You were right, I'm so drunk and I want to eat the shit out of my vanilla cupcake candle it smells delish
Experience is the best teacher
Mars, I'm going to name my child horatio mars. He will hate me till he gets high. Then he'll understand
after he came i started crying. just to fuck with his head.
i fucked a milf yesterday.
i'm not impressed, in this generation that could technically mean a 16 year old.
Any little, cute, petite blondes with you?
Nah, I got some slutty brunettes though.
Dude. He drives a mini. Therefore he's a virgin
She sent me a text saying she picked out 17 different Halloween costumes for our kids when they hit the age of 4... The cling factor should have me running right now but honestly I'm just curious
We were having sex and his high flatmates stood outside his room playing the guitar and singing Somebody to Love by Justin Beiber. Weirdest night ever.
Dropping the entire last roll of TP into the toilet is a hurt you don't want to know.
She tied her key to her bra the night before and couldn't get it off while trying to open the door this morning so she just took her bra off and let it tangle from the key while unlocking the door...the old Indian couple next door were shocked.
He asked her to marry him and she said yes. There is NO WAY she knows about his penchant for wearing lingerie.
He rubbed aloe on my sunburn while I blew him... could he be anymore perfect?

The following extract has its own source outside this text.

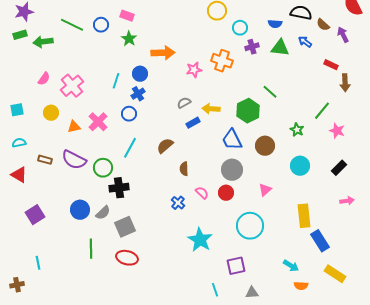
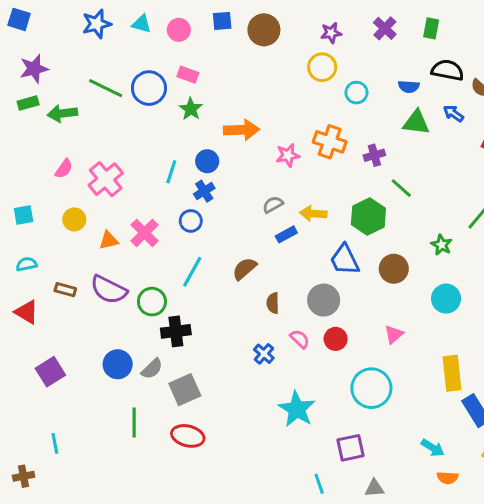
blue circle: (101, 25) -> (149, 88), size x1.5
purple cross: (252, 47) -> (374, 155), moved
gray circle: (232, 170) -> (324, 300), moved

a guy just walked through our campsite, crouched down by the truck, screamed "ACID ONLY LASTS FOR 8 HOURS RIGHT?!", then ran off into the bushes
For me the most fucked up part of last night was that I know for a fact that you were sober. But your dancing was a close second.
When the people downstairs start talking about drugs, I second guess buying my drugs from them. Then I remember they are cheap and convenient.